The Kelly Criterion for Poker and Sports Betting (Plain English)
What the Kelly criterion actually says, why most pros use a fractional version, and how to apply it to poker buy-ins and sports betting stake sizing.
Kelly is the bet-sizing formula that maximizes the long-term geometric growth of your bankroll. It's also the formula that, used at full strength, will give you a 50% drawdown roughly every other year. Understanding both halves matters.
The formula in one line
For a bet with probability p of winning and odds b (decimal − 1), the Kelly fraction is:
f* = (p × (b + 1) − 1) / b
For a coin flip at 2.10 odds (b = 1.10, p = 0.5): f* = (0.5 × 2.10 − 1) / 1.10 ≈ 4.5% of bankroll.
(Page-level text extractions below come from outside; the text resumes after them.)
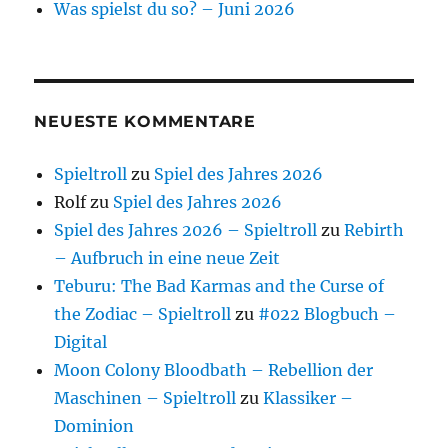
Was spielst du so? – Juni 2026
NEUESTE KOMMENTARE
Spieltroll
zu
Spiel des Jahres 2026
Rolf
zu
Spiel des Jahres 2026
Spiel des Jahres 2026 – Spieltroll
zu
Rebirth
– Aufbruch in eine neue Zeit
Teburu: The Bad Karmas and the Curse of
the Zodiac – Spieltroll
zu
#022 Blogbuch –
Digital
Moon Colony Bloodbath – Rebellion der
Maschinen – Spieltroll
zu
Klassiker –
Dominion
Why nobody plays full Kelly
Full Kelly is mathematically optimal under one giant assumption: your edge estimate is perfect. In poker and betting, it never is. A 10% overestimate of your edge with full Kelly produces wild swings and frequent 30–50% drawdowns. Most pros run half Kelly or even quarter Kelly.
Kelly for poker cash games
You can approximate cash game Kelly by treating "buy-ins risked per session" as the Kelly fraction. If your edge is 5bb/100 and your standard deviation is 100bb/100:
- Full Kelly ≈ 5% of bankroll per session
- Half Kelly ≈ 2.5%, which is roughly the classic "20–40 buy-ins" rule
In other words, the buy-in rules you've already seen are basically half-Kelly in disguise.
Kelly for sports betting
Most edges in sports betting are 2–6%. Half-Kelly on a 4% edge at 1.95 odds is about 2% of bankroll. Track your closing line value — if you're consistently beating the close, your edge estimate is real.
When Kelly breaks
- Correlated bets — three parlays on the same team are one bet, not three. Size accordingly.
- Soft edges — if you only "think" you have an edge, your edge is probably zero. Don't apply Kelly to vibes.
- Withdrawal pressure — Kelly assumes you reinvest. If you need to withdraw monthly, drop another notch.
The practical rule
For 95% of players, fractional Kelly + a tracker that updates your bankroll automatically beats every spreadsheet model. The math punishes overconfidence more than it rewards optimization.